Le retour au travail

Mme Dugré a ensuite présenté le programme Vivalia, axé sur le retour au travail après l’invalidité. « Le système de santé n’est pas toujours très bien outillé non plus pour aider les gens à retourner au travail, surtout lors d’un congé de longue durée. Plus l’absence du travail se prolonge, moins bonnes sont les chances que l’employé réintègre son milieu de travail », dit-elle.

On doit aussi planifier l’accueil lors du retour au travail, car les collègues ne savent pas toujours comment se comporter. « On accompagne les gestionnaires pour les aider à savoir quoi dire et quoi faire selon les circonstances, afin d’éviter d’isoler la personne qui rentre au travail et qui doit désormais fonctionner avec de possibles limitations. Ou encore pour s’assurer que l’employé qui est redevenu pleinement autonome est capable de reprendre ses activités antérieures sans entrave », dit-elle.

Éric Hurteau, directeur des services professionnels chez Solareh, a ensuite parlé de l’importance du conseiller en emploi pour appuyer l’entreprise à réintégrer l’employé après un congé pour santé mentale. En plus de ses fonctions touchant les relations industrielles et la gestion des ressources humaines, le conseiller en emploi est aussi un « spécialiste des problèmes en milieu de travail, des impasses qui guettent le gestionnaire, des malaises qui s’installent lorsqu’un collègue est parti en congé de maladie après des symptômes de dépression. Ça prend du doigté, du savoir-être », dit-il.

Les employés qui ont dû s’absenter pour problème de santé mentale « ont souvent honte, car ils ont l’impression d’avoir abandonné leurs collègues et leur organisation. Ils disent souvent à leur intervenant : "J’aimerais mieux avoir un bras dans le plâtre, car tout le monde verra de quoi je souffre." Les gens font de l’évitement, ils s’isolent », raconte-t-il.

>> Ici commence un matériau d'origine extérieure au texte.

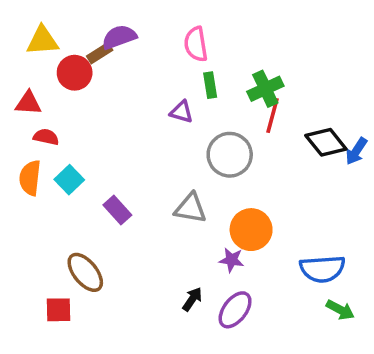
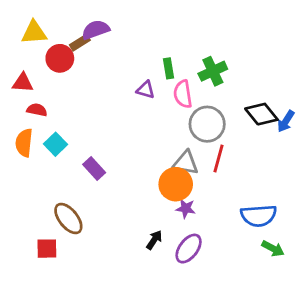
pink semicircle: (196, 44) -> (183, 94), moved
red line: (272, 115) -> (219, 158), moved
gray circle: (230, 155) -> (207, 124), moved
gray triangle: (190, 208) -> (186, 163), moved
orange circle: (251, 230) -> (176, 184), moved

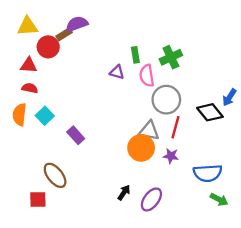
red triangle: (23, 83) -> (29, 65), moved
black diamond: (261, 114) -> (210, 112), moved
purple star: (186, 209) -> (171, 156), moved

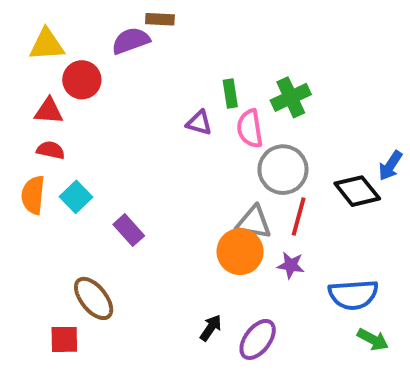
brown rectangle: (64, 34) -> (160, 19), moved, turned 35

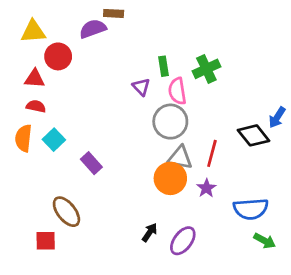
purple triangle: (199, 123) -> (141, 87), turned 30
gray circle: (283, 170) -> (170, 122), moved
purple star: (291, 265) -> (206, 188), turned 30

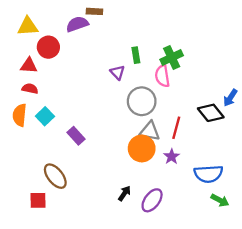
pink semicircle: (177, 91) -> (162, 76), moved

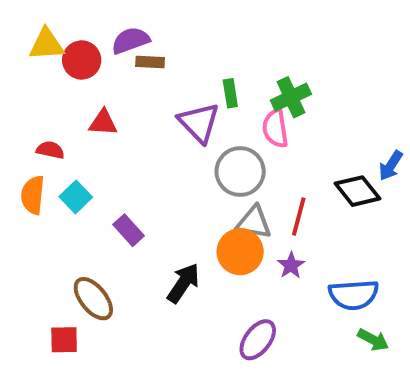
brown rectangle: (94, 11) -> (150, 62), moved
red circle: (48, 47) -> (82, 60), moved
red triangle: (29, 66) -> (103, 123), moved
purple triangle: (117, 72) -> (199, 123), size x1.6
black arrow: (124, 193) -> (183, 283), moved, size x1.5

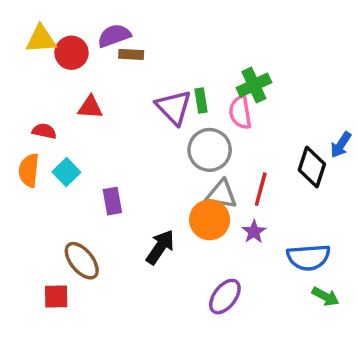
green rectangle: (230, 93) -> (201, 100), moved
black diamond: (357, 191) -> (312, 167), turned 57
purple rectangle: (129, 230) -> (112, 201), turned 32

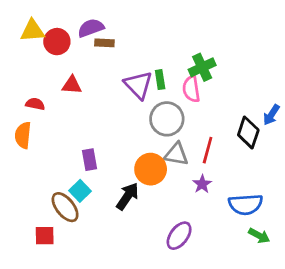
cyan square: (66, 172) -> (80, 191), moved
orange circle: (210, 220) -> (151, 169), moved

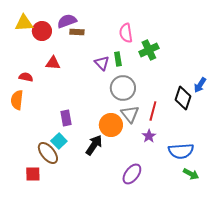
purple triangle: (138, 85) -> (102, 63), size x0.7
pink semicircle: (191, 89) -> (126, 33), moved
gray triangle: (176, 154) -> (130, 114), turned 42

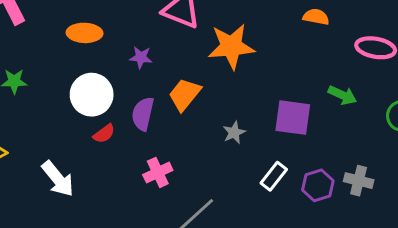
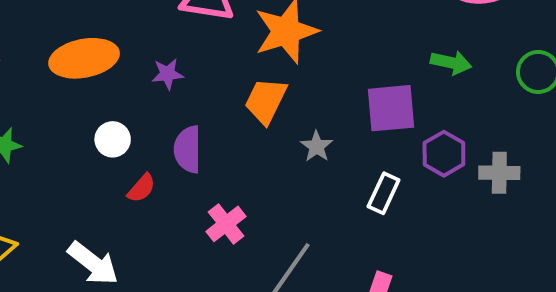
orange ellipse: (85, 33) -> (84, 58), size x1.4
orange trapezoid: (185, 94) -> (266, 101), moved
white circle: (92, 95) -> (113, 139), size x0.6
purple hexagon: (318, 185) -> (444, 154), moved

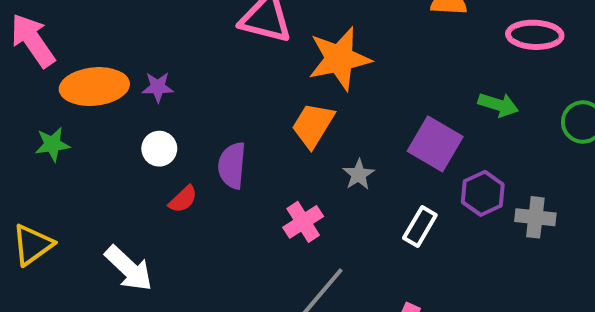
orange ellipse: (84, 58) -> (94, 87), moved
purple star: (167, 74) -> (158, 87), moved
purple square: (391, 108) -> (435, 144), turned 30
pink cross: (226, 224) -> (303, 222), moved

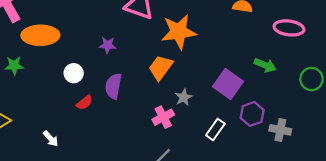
purple star: (158, 87) -> (107, 45), moved
pink cross: (303, 222) -> (163, 117), moved
white arrow: (129, 268) -> (51, 139), size x0.6

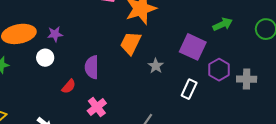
purple star: (107, 45) -> (55, 34), moved
green arrow: (265, 65) -> (223, 24), turned -36
white circle: (74, 73) -> (45, 58), moved
pink cross: (163, 117) -> (97, 107), moved

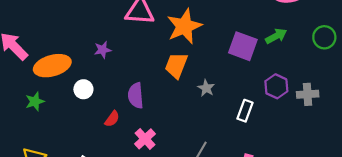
purple star: (55, 34) -> (103, 50), moved
purple square: (193, 47) -> (243, 46), moved

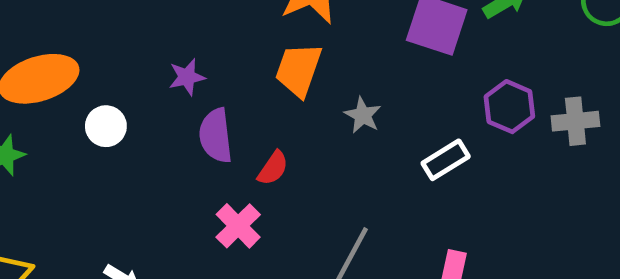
purple star: (103, 50) -> (187, 77), moved
white rectangle: (245, 111) -> (446, 160), turned 40
red semicircle: (112, 119) -> (273, 168), moved

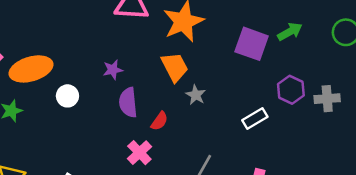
orange trapezoid: (298, 70) -> (175, 67), turned 132
gray star: (363, 115) -> (196, 95), moved

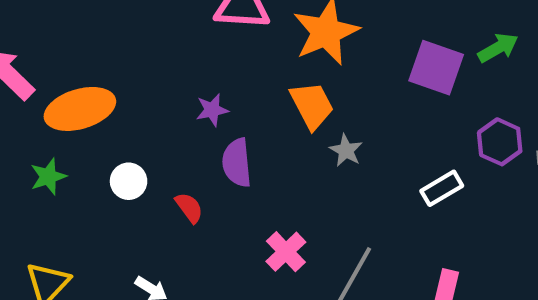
white circle: (67, 96) -> (129, 181), moved
red semicircle: (159, 121) -> (189, 208), moved, turned -72
pink cross: (139, 153) -> (286, 252), moved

Le conseiller en emploi est là pour aider l’employé à rentrer au boulot. « Il y a un droit à l’assurance salaire, mais la responsabilité ne se limite pas qu’à payer la prime. L’employé doit tout faire pour retrouver la santé, être suivi par un médecin, adhérer au traitement, et répondre rapidement aux demandes faites par l’assureur qui doit gérer la réclamation », poursuit M. Hurteau. Il est nécessaire de bien préparer le milieu de travail afin d’éviter que l’employé qui revient au boulot ne fasse une rechute, insiste-t-il. Cela inclut la période de transition requise pour la transmission des dossiers par le remplaçant, et la formation sur les nouvelles technologies implantées durant le congé de maladie.